3. Negotiated Agreement: Nobody gets everything
Until now, Ukraine seemed open to concessions concerning the areas it has not controlled since 2014, Crimea (already annexed by the Russians) and the areas of Donbass presided over by pro-Russian separatists (the republics of Donetsk and Lugansk). Instead, it firmly ruled out the possibility of accepting its own demilitarization and Finnishization, a permanent declaration of neutrality to be included in the Constitution. Here too, experts believe that a war that turns into a quagmire could bring an agreement closer: to understand, at that point, whether a ceasefire would sanction the territorial conquests of the Russians or would make them withdraw to a defined area. In both cases, however, the more ingrained opinion is that the West would keep the sanctions: Putin cannot think, this time, of striking, creating the fait accompli and returning to normalcy. There was an irreversible change, the common opinion.
4. Russian withdrawal and Putin’s overthrow
the most optimistic scenario, and the mere fact that it is contemplated by the experts suggests in which crawl space the Russian president has put his head. After 22 years of unchallenged power, the military stalemate and general discontent caused by the sanctions could lead the quarrels and the military apparatuses to rebel and the population to mass protests. To hope too much would be a mistake, because the leader’s grip – starting with total control of information – is still firm.
5. A war between NATO and Russia
And yes, not even the most catastrophic outcome can yet be ruled out. Various Western moves may be provoking a Russian reaction, from sending weapons to Kiev to sanctions. NATO has so far been careful to point out that the alliance as such is not supplying the Ukrainians, and has refused their repeated requests for a no fly zone that would instantly lead it to clash with the Russians.

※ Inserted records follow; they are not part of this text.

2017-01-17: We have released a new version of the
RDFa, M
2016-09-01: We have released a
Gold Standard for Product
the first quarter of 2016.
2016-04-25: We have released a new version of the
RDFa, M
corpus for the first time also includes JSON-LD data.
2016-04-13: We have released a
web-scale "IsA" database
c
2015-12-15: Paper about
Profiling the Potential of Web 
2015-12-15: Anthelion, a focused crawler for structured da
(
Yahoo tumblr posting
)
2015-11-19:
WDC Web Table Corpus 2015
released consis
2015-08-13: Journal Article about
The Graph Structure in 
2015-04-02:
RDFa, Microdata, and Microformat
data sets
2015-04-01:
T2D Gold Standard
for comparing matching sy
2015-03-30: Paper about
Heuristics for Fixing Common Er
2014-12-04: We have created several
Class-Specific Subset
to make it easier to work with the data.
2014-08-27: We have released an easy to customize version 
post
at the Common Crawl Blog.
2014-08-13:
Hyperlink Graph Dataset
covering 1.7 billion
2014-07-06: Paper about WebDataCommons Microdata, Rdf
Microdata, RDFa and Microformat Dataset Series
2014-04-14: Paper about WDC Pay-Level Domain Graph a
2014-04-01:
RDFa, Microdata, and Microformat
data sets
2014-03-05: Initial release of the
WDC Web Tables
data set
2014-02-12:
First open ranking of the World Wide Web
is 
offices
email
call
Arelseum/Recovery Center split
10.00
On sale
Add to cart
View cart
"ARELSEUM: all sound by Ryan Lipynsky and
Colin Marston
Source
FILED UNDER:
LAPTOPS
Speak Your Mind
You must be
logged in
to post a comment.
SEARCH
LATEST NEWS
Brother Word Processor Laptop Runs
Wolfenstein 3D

But there was no lack of mutual warnings: the Russians made it clear that sending Polish Mig fighters to Kiev would open up a very undesirable and potentially dangerous scenario; NATO Secretary General Jens Stoltenberg replied that attacks on Western supply lines to Ukraine would escalate.

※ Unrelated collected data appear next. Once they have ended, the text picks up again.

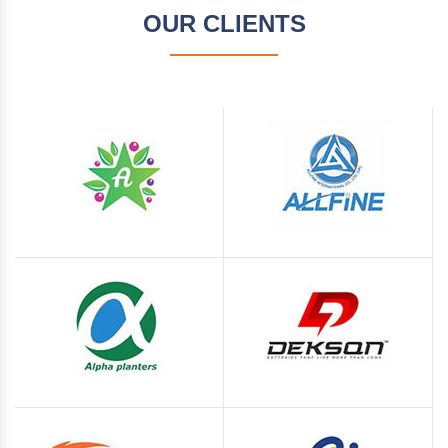
OUR CLIENTS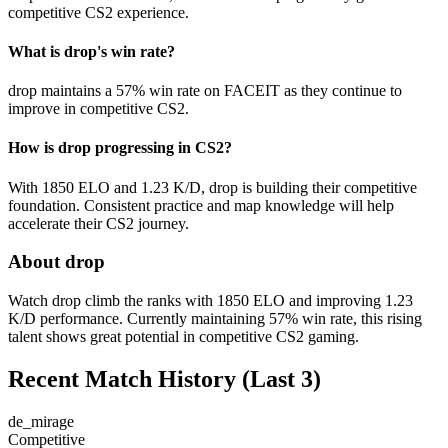
competitive CS2 experience.
What is drop's win rate?
drop maintains a 57% win rate on FACEIT as they continue to
improve in competitive CS2.
How is drop progressing in CS2?
With 1850 ELO and 1.23 K/D, drop is building their competitive
foundation. Consistent practice and map knowledge will help
accelerate their CS2 journey.
About drop
Watch drop climb the ranks with 1850 ELO and improving 1.23
K/D performance. Currently maintaining 57% win rate, this rising
talent shows great potential in competitive CS2 gaming.
Recent Match History
(Last 3)
de_mirage
Competitive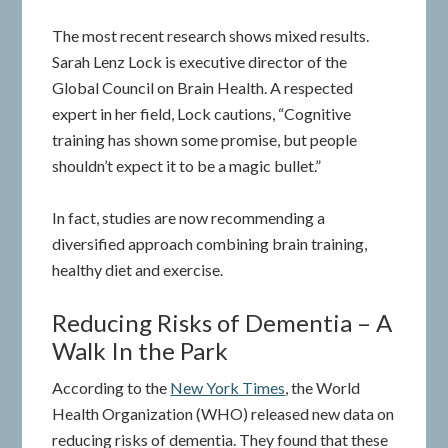
The most recent research shows mixed results.
Sarah Lenz Lock is executive director of the
Global Council on Brain Health. A respected
expert in her field, Lock cautions, “Cognitive
training has shown some promise, but people
shouldn’t expect it to be a magic bullet.”
In fact, studies are now recommending a
diversified approach combining brain training,
healthy diet and exercise.
Reducing Risks of Dementia – A
Walk In the Park
According to the
New York Times
, the World
Health Organization (WHO) released new data on
reducing risks of dementia. They found that these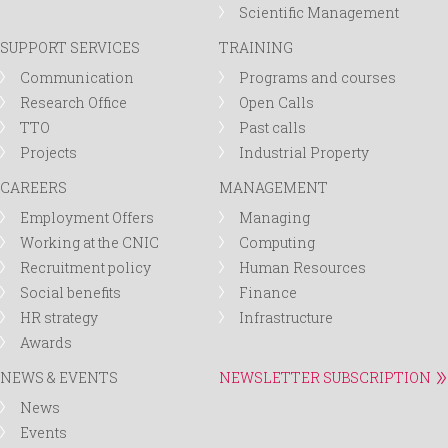
Scientific Management
SUPPORT SERVICES
TRAINING
Communication
Programs and courses
Research Office
Open Calls
TTO
Past calls
Projects
Industrial Property
CAREERS
MANAGEMENT
Employment Offers
Managing
Working at the CNIC
Computing
Recruitment policy
Human Resources
Social benefits
Finance
HR strategy
Infrastructure
Awards
NEWS & EVENTS
NEWSLETTER SUBSCRIPTION
News
Events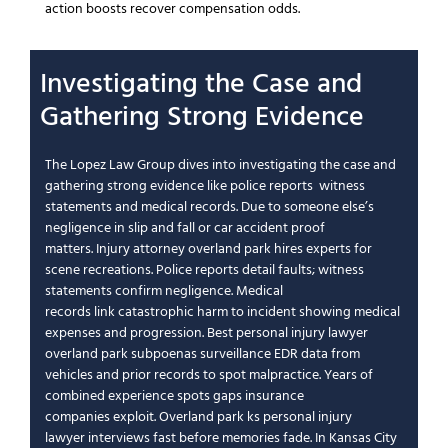
action boosts
recover compensation
odds.
Investigating the
Case
and
Gathering Strong Evidence
The Lopez Law Group
dives into investigating the
case
and
gathering strong evidence like
police reports
witness
statements
and
medical records
.
Due to someone else’s
negligence
in
slip and fall
or
car accident
proof
matters.
Injury attorney overland park
hires experts for
scene recreations.
Police reports
detail faults;
witness
statements
confirm
negligence
.
Medical
records
link
catastrophic
harm to incident showing
medical
expenses
and progression.
Best personal injury lawyer
overland park
subpoenas surveillance EDR data from
vehicles and prior records to spot
malpractice
.
Years of
combined experience
spots gaps
insurance
companies
exploit.
Overland park ks personal injury
lawyer
interviews fast before memories fade. In
Kansas City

Then there are Putin’s direct threats, which in speaking of consequences greater than those you have faced in history has evoked the nuclear risk. And NATO has sent more troops to the Baltic countries. If there is still some logic in Moscow, the worst case scenario is also the most unlikely. Certainly, on the political-strategic level Putin, as Stoltenberg pointed out, is getting the opposite of what he was looking for: he wanted less born, he is getting more born.